The volume of cross-border transactions has increased owing to:
(a) the expansion of multinational syndicates to finance loans and projects too large for the banks of any one country;
(b) the increasing size of projects and financing;
(c) the development of multinational enterprises with global assets;
(d) the internationalisation of securities markets; and
(e) the growing participation of emerging economies in international trade.
Another factor is the huge amount of liquidity which used to be available prior to the current crisis. Ensuring the enforceability of security in cross-border transactions has therefore become urgent.
The diversity of security: an impediment to cross-border transactions
1.1. Multiplicity of security instruments
One of the main obstacles to enforceability is the diversity of security instruments.
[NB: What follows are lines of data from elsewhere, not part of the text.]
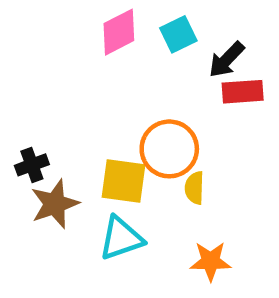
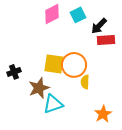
yellow square: (123, 181) -> (54, 64), moved
brown star: (55, 204) -> (39, 88), moved
orange star: (211, 261) -> (103, 114), moved, turned -30

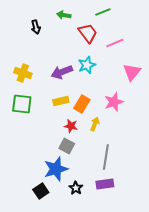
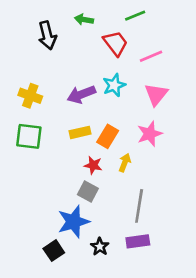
black arrow: (36, 27) -> (47, 35), size x1.5
pink triangle: (132, 72) -> (156, 94), moved

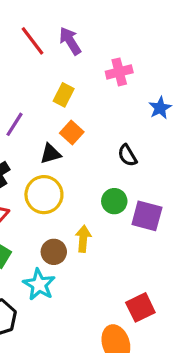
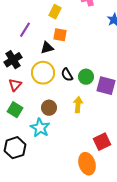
orange square: (72, 132) -> (60, 35), turned -32
black semicircle: (127, 155) -> (67, 75), moved
yellow arrow: (83, 239) -> (78, 105), moved

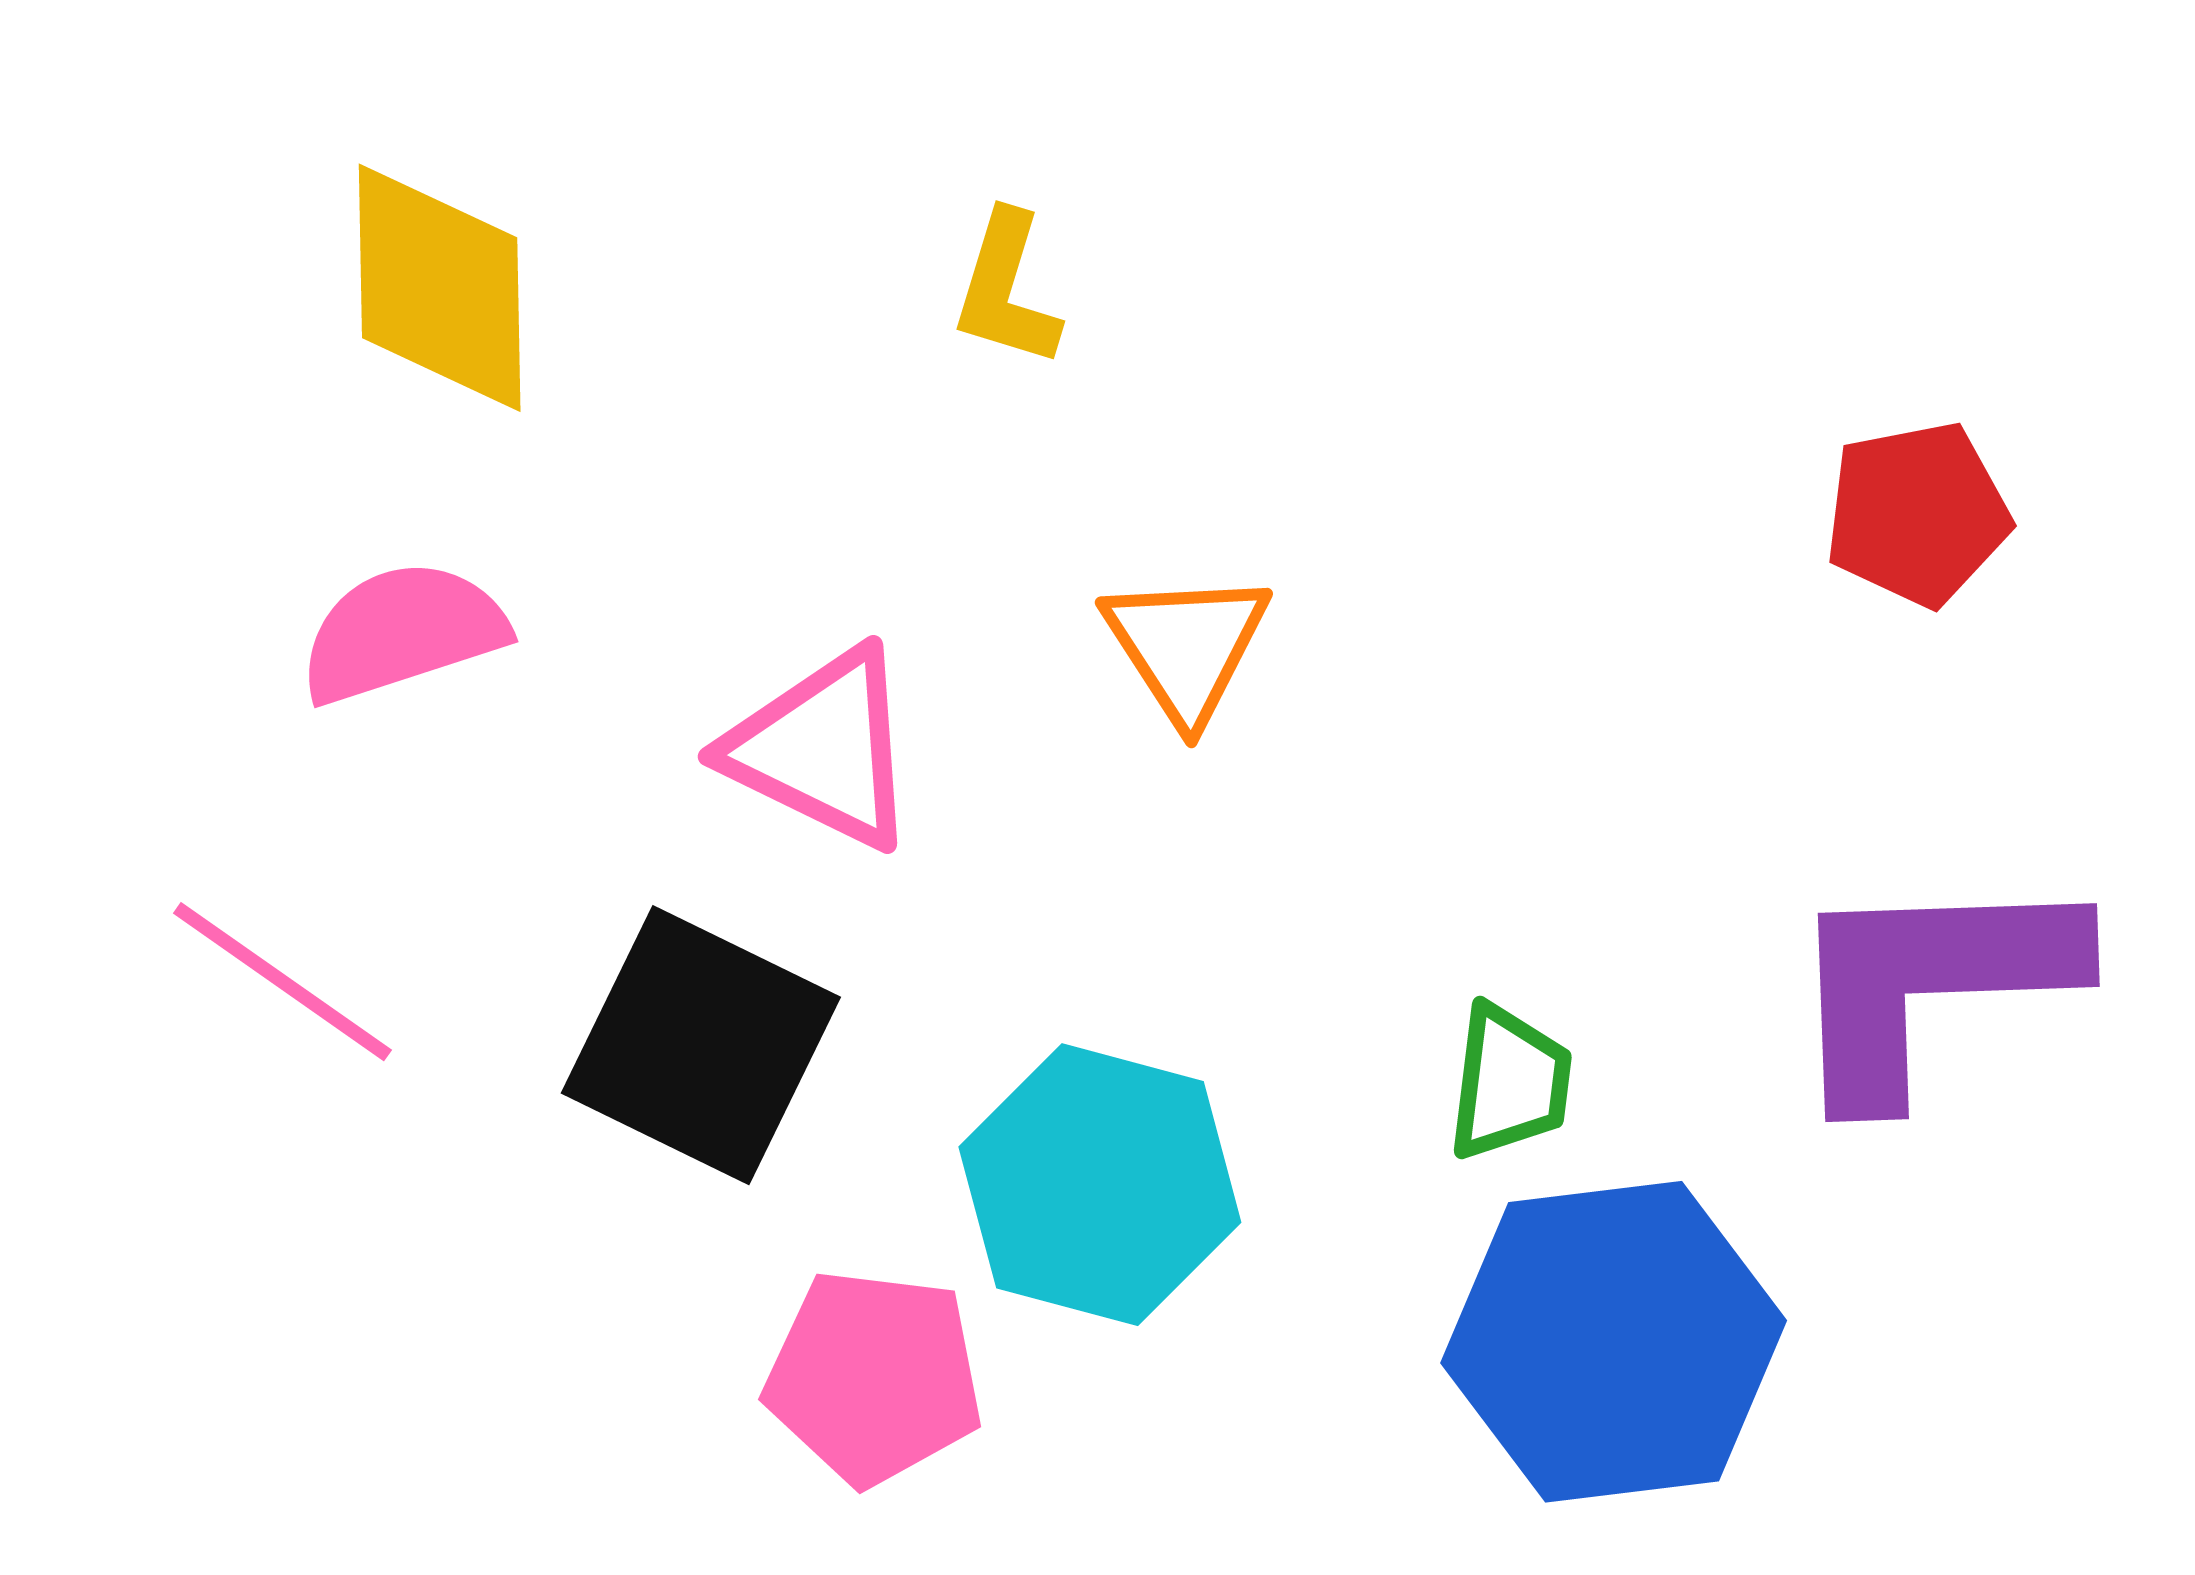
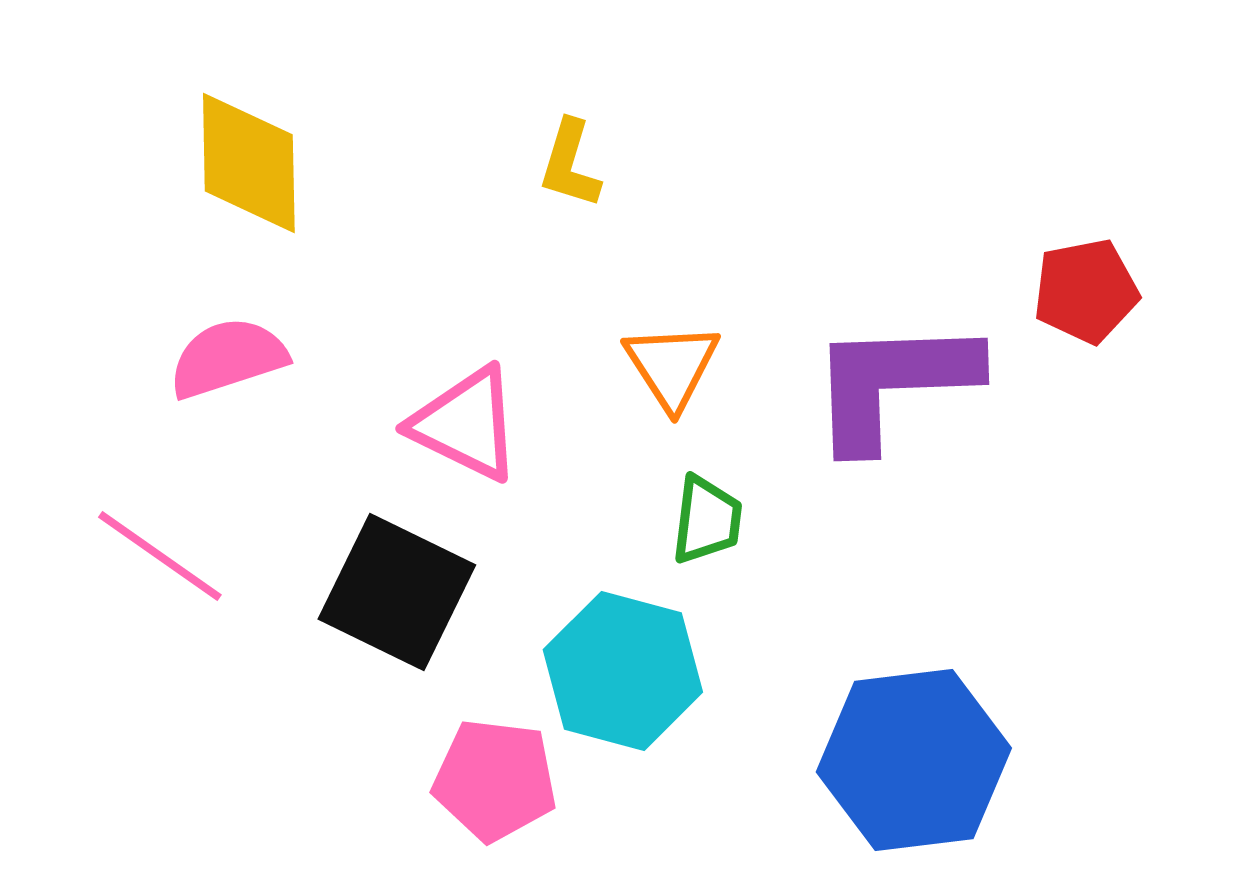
purple L-shape: (1930, 983) -> (893, 383), moved
green trapezoid: (1509, 1082) -> (707, 520), moved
1.1.1. Multiplicity of definitions
Security may be personal, by suretyship or indemnity of a third party, real or proprietary, by devoting specific assets for the satisfaction of the creditor’s claim for the repayment of his loan credit. Collateral may take various forms: real estate or movables. The latter consists of tangible assets or intangible movables (rights). In practice, the most important difference is between collateral which remains in the debtor’s possession, and collateral which is handed over to a creditor.
1.1.2. Civil law jurisdictions
Civil law jurisdictions are cautious in their approach to non-possessory security. 'Historically, the Romans relied mainly on the possessory pledge (pignus), and in the nineteenth century this became the main, if not the only, model of security in movables.' However, possessory security implies many disadvantages, the debtor not being able to utilise the collateral for his business purposes.